Being a University Student during the pandemic

This short film was created in response to an overwhelming feeling of uncertainty and burn out surrounding being a creative university student during those winter lockdown months. The pandemic has taught us a lot of things, but a massive realisation was just how important in-person teaching is for students and how detrimental working in isolation can be.

There are many milestones in life you work eagerly towards; the first day of high school, the last day of sixth form, the first paycheck from your part time job, day one of walking into art school – overwhelmed by the energy flowing through the building; the hordes of students – laughing, scheming and continually creatively supporting one another.

If you’re as *sad* as me, you dream about your final year of university -when all the hard work will pay off, when you’ll work late nights in the studios surrounded by friends and creative mentors. The smell of glue spray from architecture slowly flooding the rooms, the half empty pots of ink from a wild first year tutorial. Friendly conversations in hallways and lingering a little too long around illustration while you gawk at the beautiful work.

Final year was late night deadlines with pals, the studio eerily quiet – with a friendly nod from the security guard as he does his rounds and quietly judges the coffee cups pilling up on desks. It was last minute submissions and pints after to celebrate. It was sitting in the city – surrounded by the hustle and bustle – energised by everyone’s individual plight and the buzz from the streets.

It was a graduation show filled with people, excited chatter and standing while proud parents take awkward pictures of you beside your work. It was getting overly excited by your new business card and hoping you leave the night with none left. It was that feeling of satisfaction when you hand in work for a deadline and know there’s no more you can do now.


Final Year of University in 2020/2021

Sadly, this was not the final year of university any of us got to experience.

No, this year was not a culmination of hard work met with memories and lasting friendships being made. Instead – it was days, weeks and months of isolation. It was nights filled with worry over our futures and days filled with new infection rates and death tallies.

Final year was bad connection and all of us too awkward to speak on microphone; you don’t even have the pleasure of seeing friendly faces during class time. Just a screen filled with dark faceless icons and a *connection not strong enough* alert.

Final year was not uttering a word until late in the afternoon because you just hadn’t needed to speak out loud until then – after all who was there to talk to? It was a relentless habitual practice of getting up early only to sit and stare at a screen wondering what the point was.

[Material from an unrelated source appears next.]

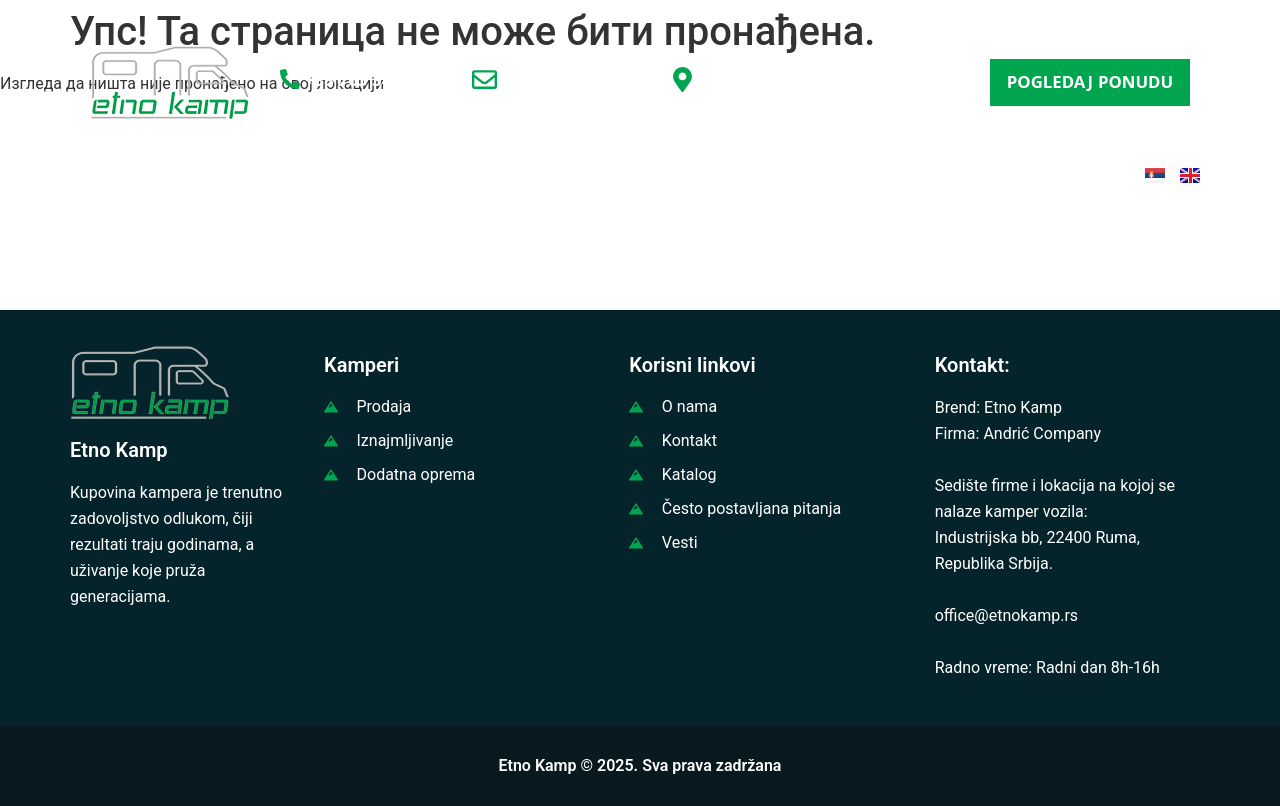  What do you see at coordinates (492, 173) in the screenshot?
I see `IZNAJMLJIVANJE` at bounding box center [492, 173].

It was the most time we’ve ever had to ourselves and yet the longer it went on for the longer the minutes lasted. Soon enough the weekly zooms died down and the group chats simmered.

Collaborative classes: Once filled with opinions, experimentation and passion were now links to YouTube tutorials and Linked-In profiles. The work felt strange, that sense of achievement now lost. It was as simple as pressing *SUBMIT* and then waiting for the button to turn green…

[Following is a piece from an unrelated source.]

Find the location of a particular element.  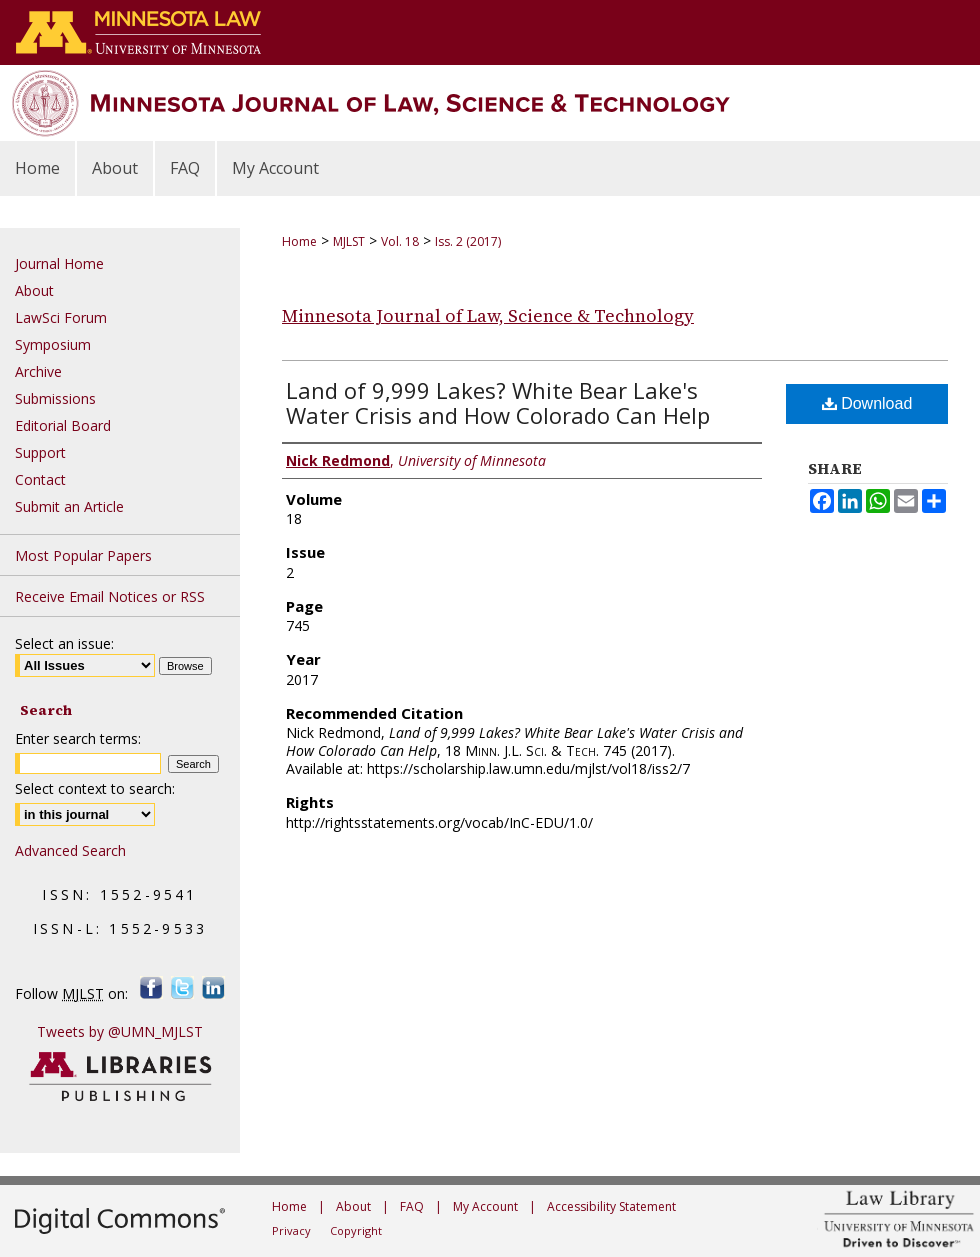

Vol. 18 is located at coordinates (400, 241).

Routine was soon the hardest thing to accept. Stuck in place – with the world practically burning around us, how could we possibly complain? So, we continued on, awaiting the day we could return to *normality* – whenever that would be. If that would be.

Perpetual. Limbo. The only way to describe the feeling. You couldn’t really move forward but there was no turning back. As students sat in the waiting room, going through the motions of education without really reaping any rewards.

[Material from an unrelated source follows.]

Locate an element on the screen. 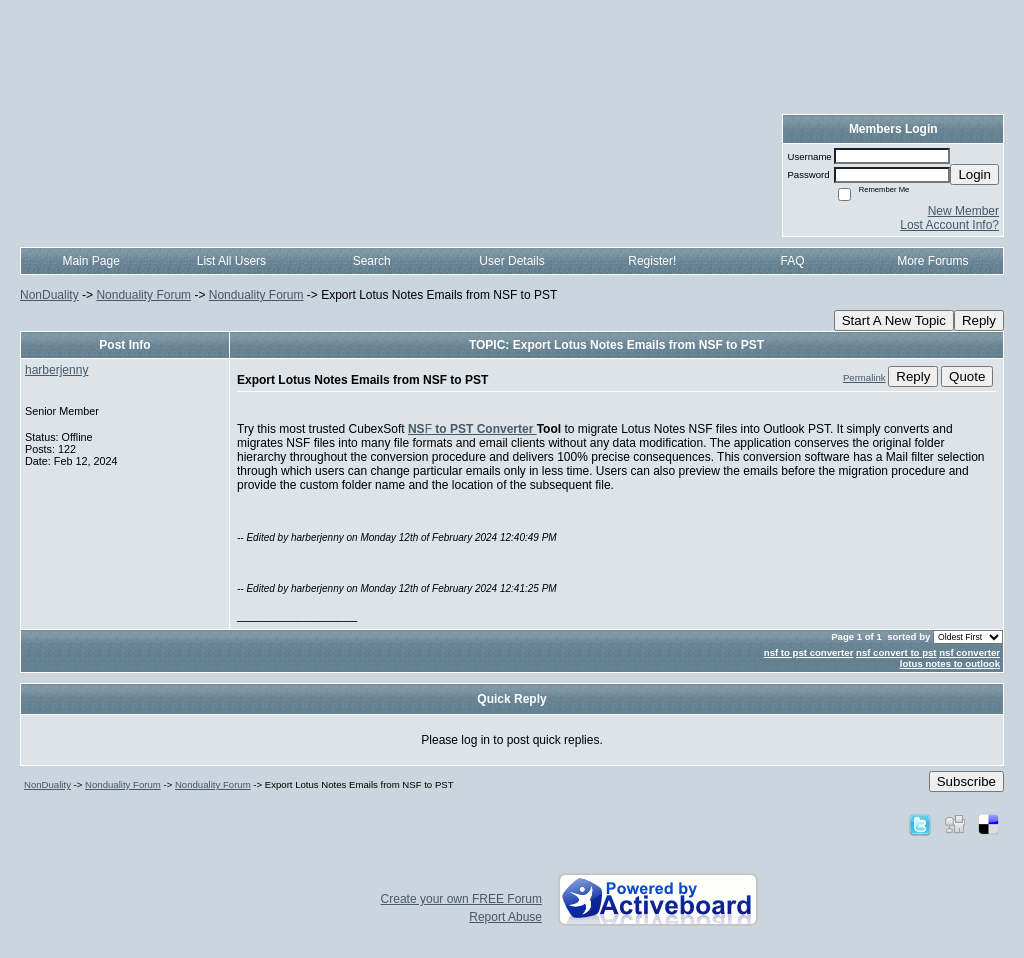  nsf to pst converter is located at coordinates (809, 652).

After discussing these feelings toward online education and the surrounding burnout and isolation involved, it was surprising to hear that my brother, Dillon Osborne – a freelance creative – also felt the same. Regardless of our current situation we felt it important to make this short film to document the moment and see if these feelings of perpetual limbo resonated with anyone else.


Perpetual Limbo wins coveted Ulster University Award

The short film was met with overwhelming support and feedback, with many people both students and professionals reaching out to share their own experiences and noting poignant moments from the film which resonated most with them. The work has since been included in the Belfast School of Art #EveryonesExhibit in conjunction with Bravo Media, which ran from the 14th May until the 28th May, with the short film stills popping up on billboards across Belfast and Lisburn. Look out for this in the Shafstbury Square and Titanic Quarter in Belfast and the Chapel Hill area in Lisburn.

Although my final year was quite isolated, there has been a silver lining. My film has just won the Ulster University Greer Garson Film Award! The piece was awarded the title of ‘Best piece of creative work in film by an Ulster University Student’.


Ardmore’s Uni 1:1 mentoring programme

After highlighting the difficulties faced by students this year, Ardmore have stepped in to do their bit to help. We have recently initiated a Uni 1:1 mentoring service for university students who have been affected by the pandemic. Our aim is to link these students up with our experts, who can then provide guidance through their industry knowledge and experience.